Oscar-nominated Latin animators on change in Hollywood

Phil Lord, Oscar winner for “Spider-Man: Into the Spider-Verse,” produced the nominee for this year’s animated feature “The Mitchells vs. the Machines,” released by Netflix.

(Dania Maxwell/Los Angeles Times)

Since the 2009 release of his directorial debut, ‘Cloudy With a Chance of Meatballs’ – alongside his longtime creative partner Chris Miller, who had also collaborated on the MTV series ‘Clone High’ – Lord has is established as an almost infallible force in animation.

The Miami native, who grew up in the 1980s, remembers waking up before dawn on Saturday mornings to watch the animated series ‘GI Joe: A Real American Hero’ and ‘Pac-Man’ with her younger sister. Although their artistic quality, he now thinks, is questionable, they completed a media diet that included the famous astrologer Walter Mercado, the Univision variety show “Sábado Gigante” and the Cuban talk show “La Mesa Redonda “.

“I grew up with some of the worst animation, but I couldn’t stop watching. I was always fascinated,” he said.

A turning point came years later in the form of the International Tour of Animation, a showcase of animated shorts from around the world screened across the country, including an arthouse theater near from the University of Miami. “I would ask one of my parents to drag me there. That’s how I was first introduced to The Simpsons, Bill Plympton, Brothers Quay and all the entertainers in Eastern Europe,” he said.

Moving to Los Angeles after college, Lord and Miller began writing on comedy shows until their own projects came to fruition. They directed ‘The Lego Movie’ and the ’21 Jump Street’ live-action franchise, and produced ‘The Mitchells vs. the Machines’ and the previous Oscar-winning animated feature ‘Spider-Man: Into the Spider- Pour”. The latter, where the hero, the Afro-Latino teenager Miles Morales, speaks English and Spanish, remains a particularly proud project for the creator.

“One of the luckiest chances I ever had was to be able to write the movie ‘Spider-Verse’ and take my experiences growing up in two cultures and try to write some of that for Miles” , Lord said. . “I had something from my life experience to apply to that, and it brought life to a lot of people who watched that movie.”

Katie, Rick, Linda, Aaron and Monchi are "The Mitchells versus the Machines."

Abbi Jacobson voices Katie Mitchell, far left, the heroine of ‘The Mitchells vs the Machines’.

(Netflix/Sony Pictures Animation)

In “The Mitchells,” the title character, Katie Mitchell, is the first queer protagonist in a studio animated feature film. Lord hopes such groundbreaking feats will become obsolete as on-screen depiction spreads into the real world. “What can be so powerful about inclusion is that you’re not altering anyone, you’re just saying that’s how some people are, that’s what a protagonist can be,” he said. -he adds.

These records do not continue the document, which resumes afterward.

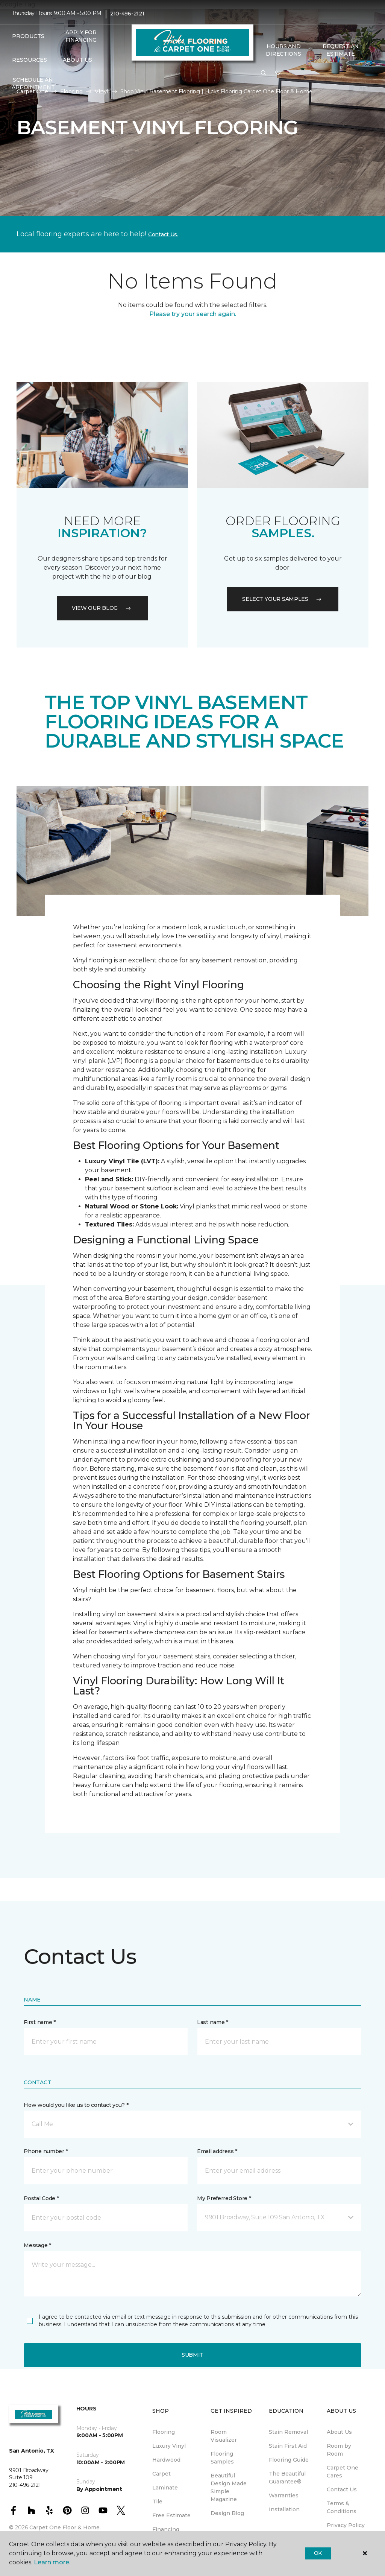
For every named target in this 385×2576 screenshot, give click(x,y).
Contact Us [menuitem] (342, 2489)
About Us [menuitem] (339, 2432)
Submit (192, 2354)
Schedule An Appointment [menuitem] (33, 83)
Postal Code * (41, 2198)
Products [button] (28, 36)
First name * (40, 2022)
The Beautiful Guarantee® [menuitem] (287, 2477)
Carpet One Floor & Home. (65, 2527)
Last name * (212, 2022)
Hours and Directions (283, 50)
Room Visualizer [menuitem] (224, 2436)
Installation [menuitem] (284, 2509)
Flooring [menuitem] (163, 2432)
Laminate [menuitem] (165, 2487)
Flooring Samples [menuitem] (222, 2457)
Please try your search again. (192, 314)
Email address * (217, 2151)
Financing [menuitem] (165, 2529)
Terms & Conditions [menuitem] (341, 2507)
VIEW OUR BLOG (102, 608)
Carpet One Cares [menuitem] (342, 2471)
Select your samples (282, 599)
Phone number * (46, 2151)
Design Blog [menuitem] (227, 2513)
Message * (37, 2245)
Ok (318, 2553)
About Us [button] (77, 59)
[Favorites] (278, 73)
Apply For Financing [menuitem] (81, 36)
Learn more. (52, 2562)
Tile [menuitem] (157, 2501)
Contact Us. (163, 234)
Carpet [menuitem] (161, 2473)
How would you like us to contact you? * (76, 2105)
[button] (263, 73)
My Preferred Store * (224, 2198)
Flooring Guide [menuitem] (289, 2459)
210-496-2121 (127, 13)
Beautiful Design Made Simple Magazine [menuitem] (229, 2487)
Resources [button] (29, 59)
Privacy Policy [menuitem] (346, 2525)
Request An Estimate (341, 50)
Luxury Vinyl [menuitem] (169, 2445)
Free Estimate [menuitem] (171, 2515)
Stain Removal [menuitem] (288, 2432)
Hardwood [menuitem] (166, 2459)
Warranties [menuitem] (284, 2495)
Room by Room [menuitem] (339, 2449)
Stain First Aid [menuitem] (288, 2445)
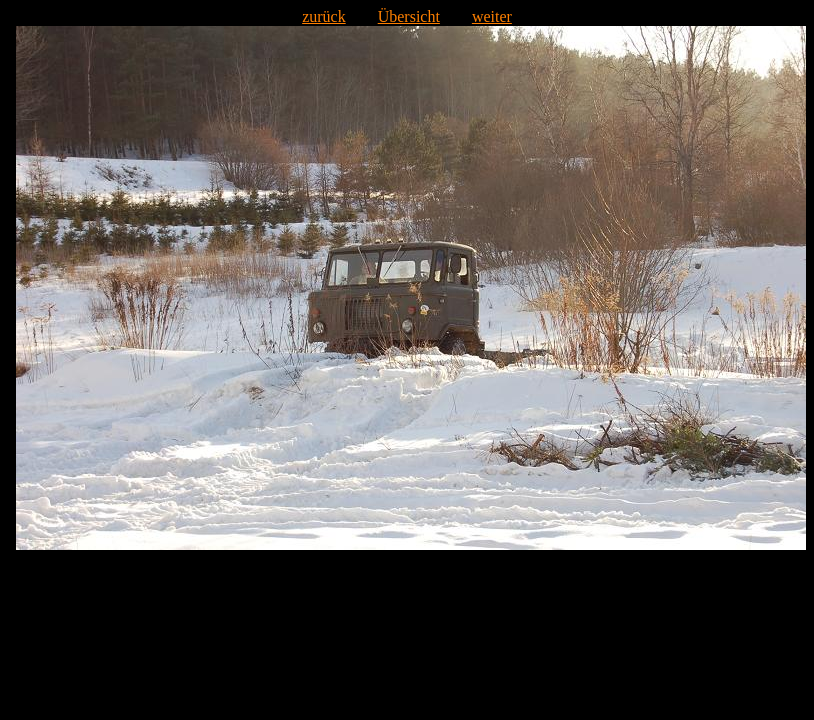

Having appeared on countless panels on inclusion in the entertainment industry, Lord thinks there are two questions people in positions of power should ask themselves if they really want to change: “Are we doing a good enough work to find people, adults who are willing to work and invite them to these productions? And are we doing a good enough job of training the next generation of people? »

With that in mind, supporting organizations like LatinX in Animation, a group that operates across multiple studios to showcase emerging talent in this subset of the industry, has become a priority for Lord. “I realized that there was a limited number of people who occupied the position that I was in, where you have the possibility of hiring people or speaking in front of others and making them want to hear what I have to say. Other key positions on “The Mitchells” have also been filled by Latinos, including production designer and lead character designer Lindsey Olivares and head of story Guillermo Martinez.

Reflecting on his 2019 Oscar win for “Spider-Verse,” Lord describes the euphoric moment as a tribute to his Cuban family. “The only time I was really moved that night was when my little cousin sent me the video of the whole family, 25 of us in a room, reacting to the win,” he said. he remembers. “I watched this video and started to cry, because I thought about everything everyone had gone through to start over in a new country.”

As a Cuban-American, Lord is aware of the class barriers that keep people from entering this field and of his own economic privileges. That his Cuban mother obtained a doctorate in psychology allowed him to pursue a career in cinema. Immigrants from most countries, and their children, often do not have similar opportunities.

“Cubans are really lucky; When my mother came to this country, she got a scholarship to go to university. She got legal status. She was considered a refugee from communism. She was well received and these advantages have benefited our family. Not all immigrants have these benefits, and I think how much better this country I love would be if we welcomed everyone who came here equally.